Mau tidak mau saya bercerita kepada dua wanita muda tersebut. Begini yang saya ceritakan.
Bagi pemborong pekerjaan milik instansi pemerintah, Desember biasanya merupakan periode terakhir penyelesaian proyek. Bulan terakhir empat tahun yang lalu saya berada di Kabupaten Sumedang. Tinggal finishing pekerjaan pembangunan gedung dua lantai.
Satu pagi di mes. Ketika hendak ke kamar mandi, kepala terasa sedikit pusing yang membuat badan enggan bergerak. Saat mandi, tangan kiri mengambil alih gayung dari tangan kanan yang mendadak malas.
Berangkat ke lokasi juga ogah-ogahan. Kaki sepertinya lamban melangkah. Meski memakan waktu lebih lama dari biasanya, akhirnya tiba juga di lokasi proyek.
Setelah memberikan arahan kepada mandor dan pekerja, saya tiduran di bangku panjang.
Tidak kuat kembali ke mes, maka saya menginap di tempat lebih dekat dengan lokasi proyek. Setelah dua hari di rumah kontrakan mandor, putri sulung saya menjemput. Dan semuanya sudah terlambat!
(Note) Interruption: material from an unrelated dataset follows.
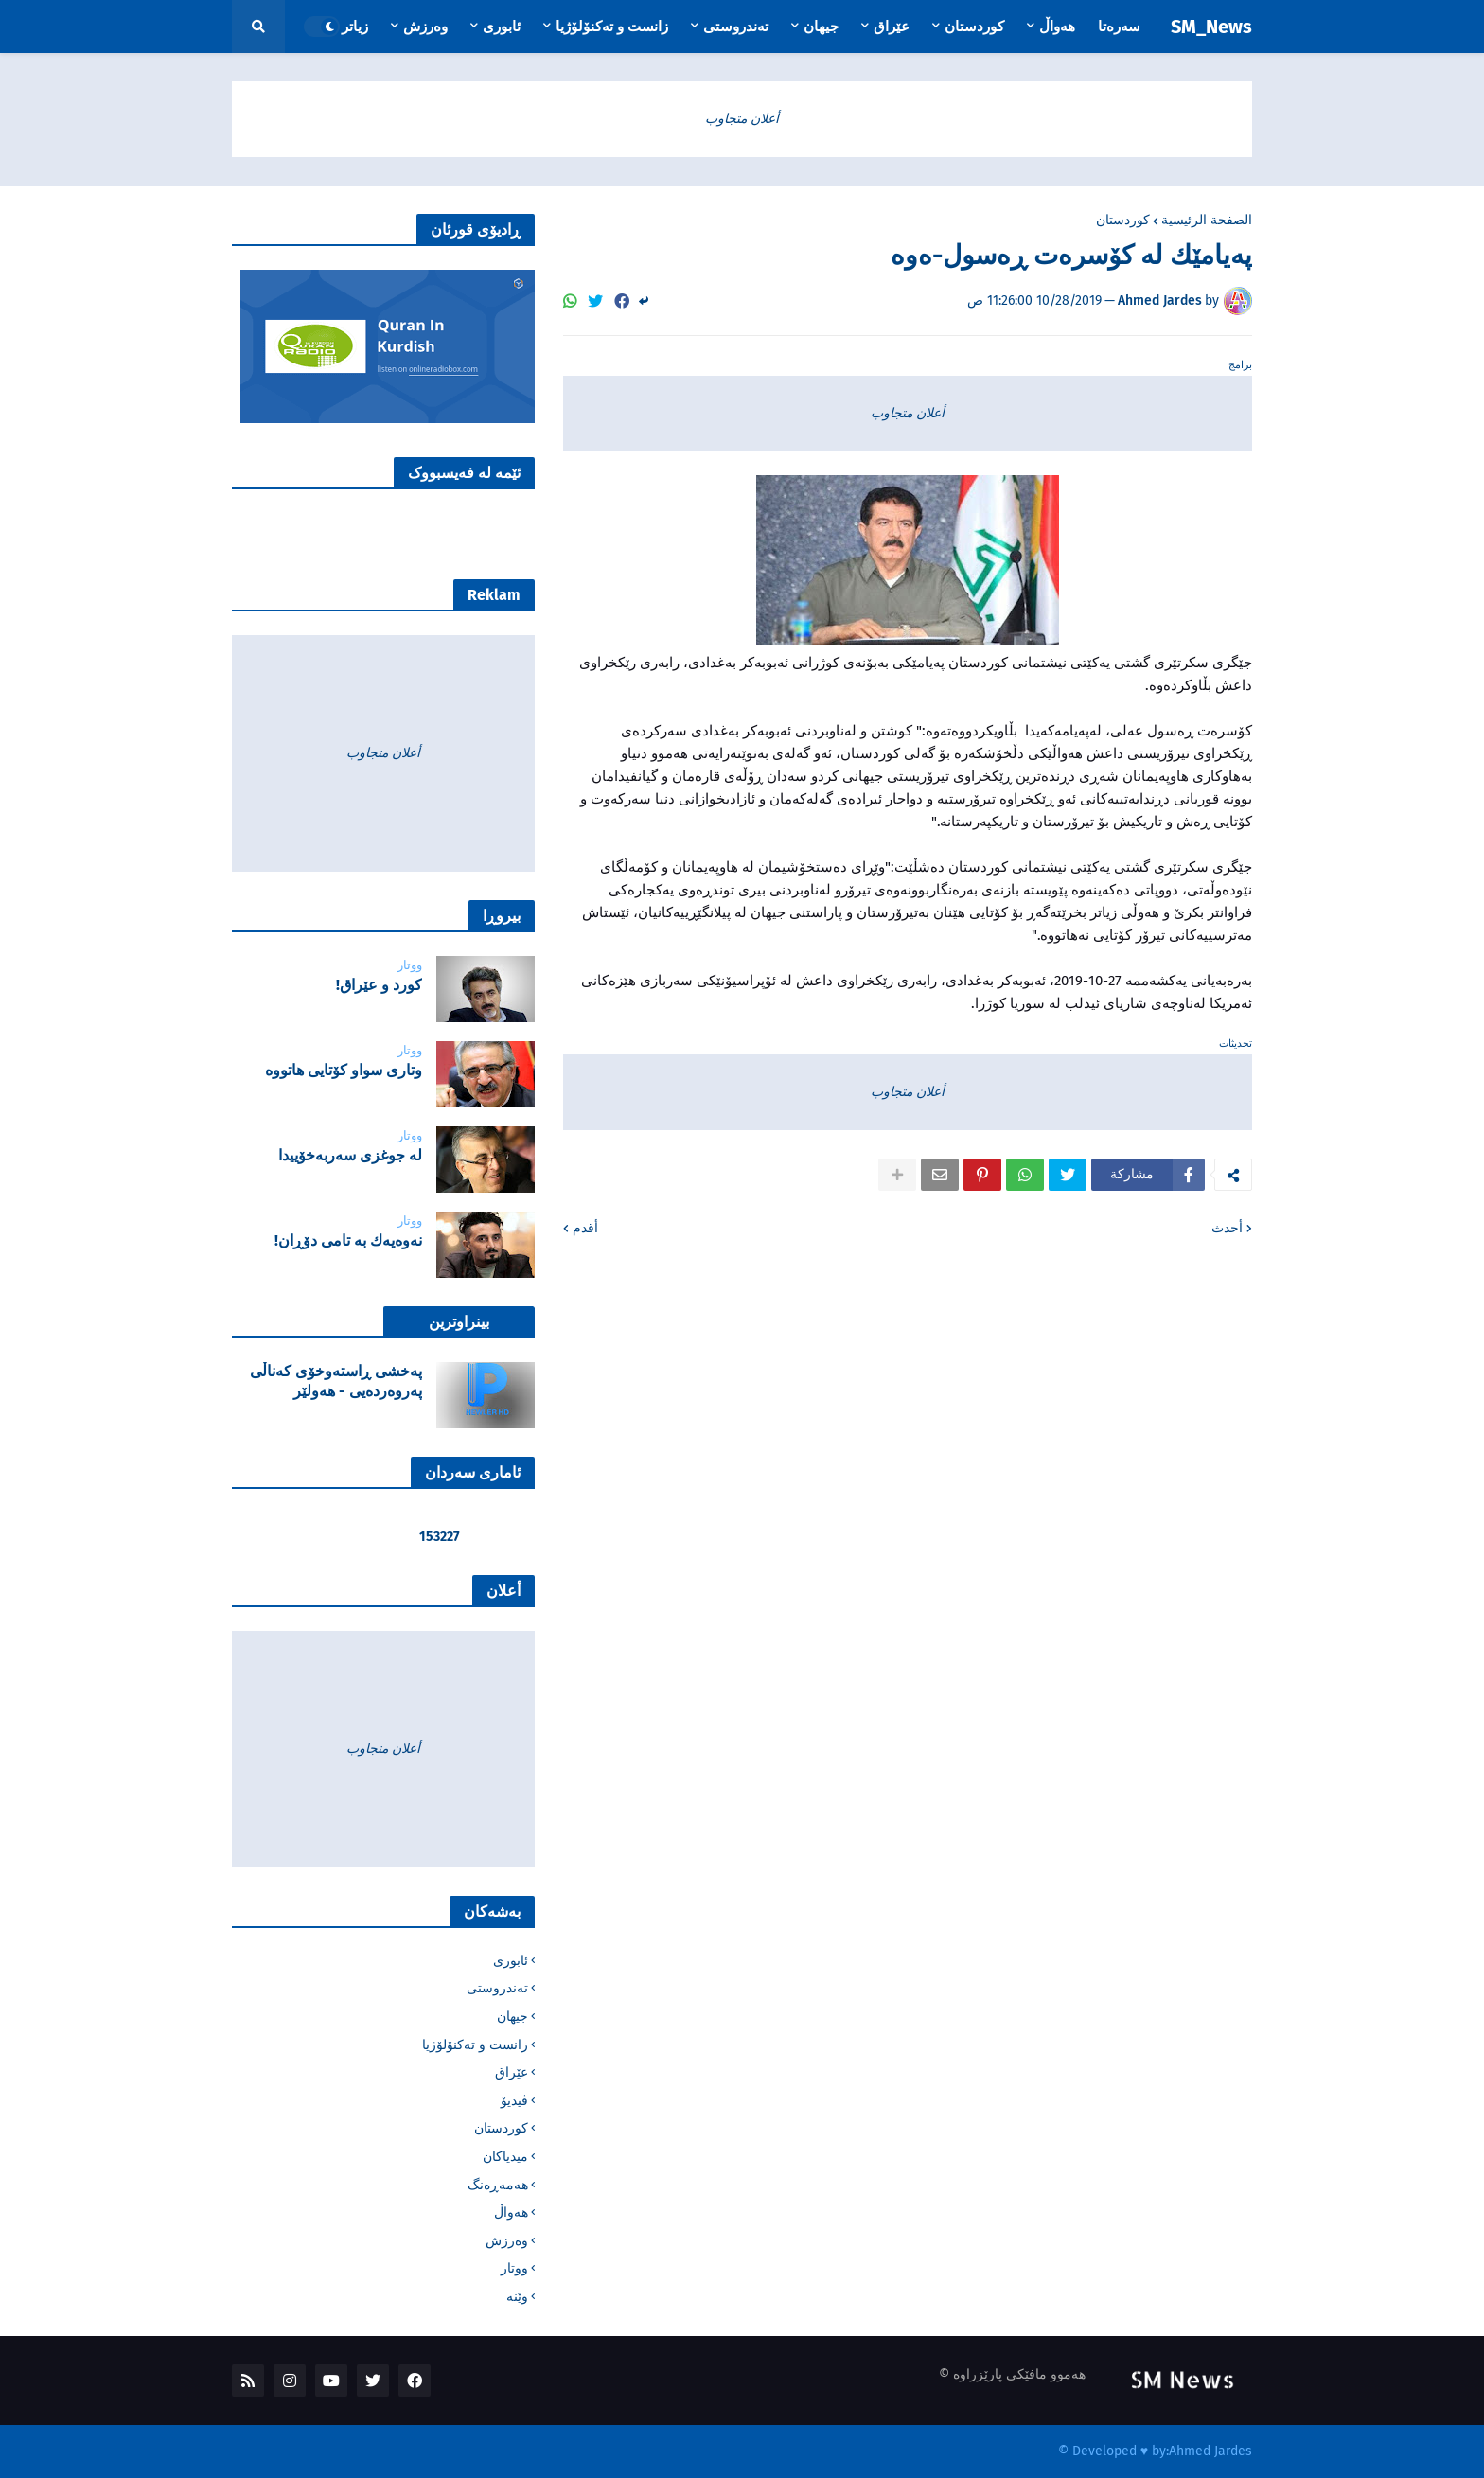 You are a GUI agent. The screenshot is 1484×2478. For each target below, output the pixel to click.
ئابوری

Terjadi penyempitan pembuluh darah di otak. Mungkin dipicu endapan berbagai faktor: capek, makan tidak terkontrol, sering marah tidak terkendali, kurang istirahat, terlalu banyak merokok dan minum kopi, beban pikiran.
Mengenai pengertian, penyebab, gejala, diagnosis, pengobatan, pemulihan, komplikasi, dan pencegahan dari penyempitan atau pecahnya pembuluh darah dapat dipelajari di sini.
Saya tidak hendak mengulas stroke dari aspek kesehatan, tetapi dari kacamata lingkup pekerjaan atau worklife.
Menurut apa yang saya rasakan, serangan penyakit kronis ini tidak dapat diduga datangnya. Bisa jadi ia merupakan akumulasi dari pola makan buruk, kurang istirahat, rasa capek, beban dan keruwetan pikiran bertumpuk menjadi satu.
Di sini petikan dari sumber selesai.